Write out the entries verbatim and leave the images out of the copy.
### Source material ###
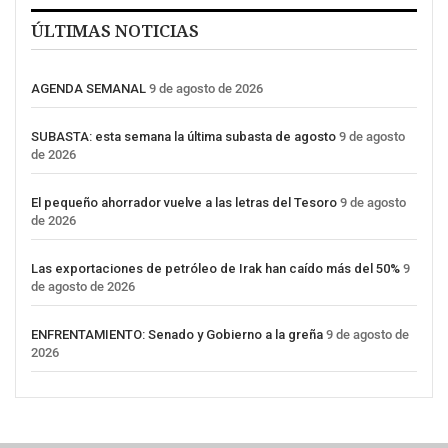
ÚLTIMAS NOTICIAS
AGENDA SEMANAL
9 de agosto de 2026
SUBASTA: esta semana la última subasta de agosto
9 de agosto
de 2026
El pequeño ahorrador vuelve a las letras del Tesoro
9 de agosto
de 2026
Las exportaciones de petróleo de Irak han caído más del 50%
9
de agosto de 2026
ENFRENTAMIENTO: Senado y Gobierno a la greña
9 de agosto de
2026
###
Solution to this problem
ÚLTIMAS NOTICIAS
AGENDA SEMANAL
9 de agosto de 2026
SUBASTA: esta semana la última subasta de agosto
9 de agosto
de 2026
El pequeño ahorrador vuelve a las letras del Tesoro
9 de agosto
de 2026
Las exportaciones de petróleo de Irak han caído más del 50%
9
de agosto de 2026
ENFRENTAMIENTO: Senado y Gobierno a la greña
9 de agosto de
2026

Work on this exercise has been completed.